JIS News

With 150 families being displaced from their homes in Chigwell, Pearces Village and Forrest in Eastern Hanover, since the heavy rains associated with Tropical Storm Nicole, flood waters in Chigwell have been rising at a rate of approximately six inches per day.
Approximately 650 individuals are affected, of which four persons have been located in an emergency shelter in Chigwell.
Hanover Parish Disaster Preparedness Coordinator, Olga Fae Headley, told JIS News Tuesday (October 26), that persons trying to leave the districts have to do so by bamboo rafts built by community persons, or boats provided by the Office of Disaster Preparedness and Emergency Management (ODPEM), for part of the way until they reach an area where they can board a motor vehicle.
Students travelling to school in Hopewell and persons who work outside the districts are seriously affected, as are farmers in all three districts who have experienced heavy losses in crops, poultry and cattle.

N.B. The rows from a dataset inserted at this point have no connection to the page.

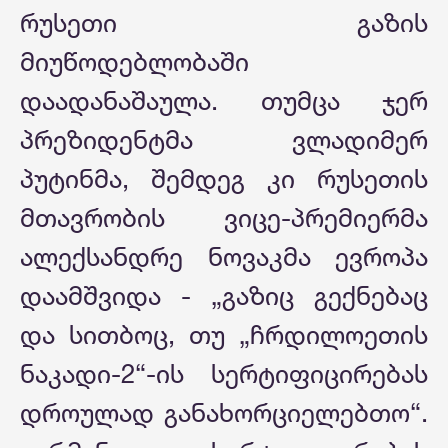
რუსეთი გაზის
მიუწოდებლობაში
დაადანაშაულა. თუმცა ჯერ
პრეზიდენტმა ვლადიმერ
პუტინმა, შემდეგ კი რუსეთის
მთავრობის ვიცე-პრემიერმა
ალექსანდრე ნოვაკმა ევროპა
დაამშვიდა - „გაზიც გექნებაც
და სითბოც, თუ „ჩრდილოეთის
ნაკადი-2“-ის სერტიფიცირებას
დროულად განახორციელებთო“.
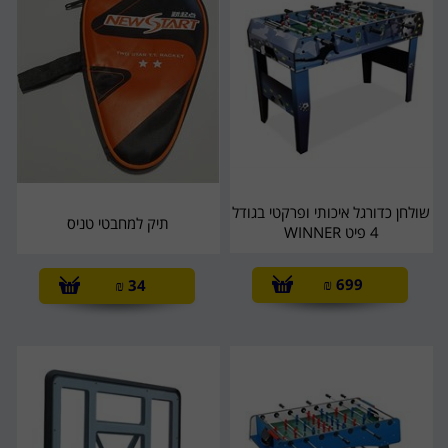
שולחן כדורגל איכותי ופרקטי בגודל
תיק למחבטי טניס
4 פיט WINNER
₪
699
₪
34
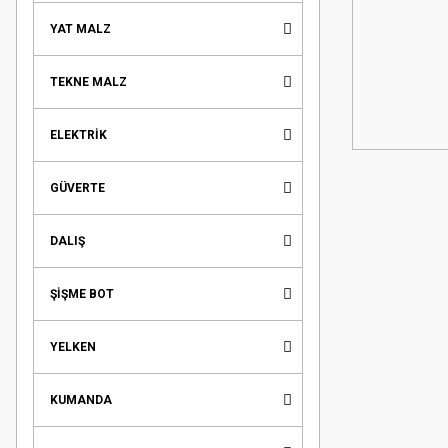
YAT MALZ
TEKNE MALZ
ELEKTRİK
GÜVERTE
DALIŞ
ŞİŞME BOT
YELKEN
KUMANDA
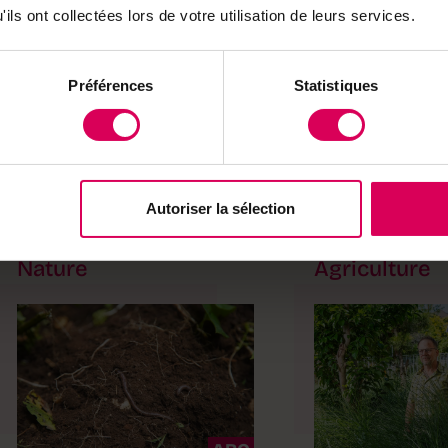
ils ont collectées lors de votre utilisation de leurs services.
Préférences
Statistiques
Autoriser la sélection
Nature
Agriculture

Raftsmen in Chigwell district, Hanover, navigate the flood waters in that district in search of residents who wish to move from one point to the next in the district. Bamboo Rafts built by residents of the district or boats supplied by the Office of Disaster Preparedness and Emergency Management are the only means of moving about in the three Eastern Hanover districts of Chigwell, Pearces Village and Forrest, since the passing of Tropical Storm Nicole.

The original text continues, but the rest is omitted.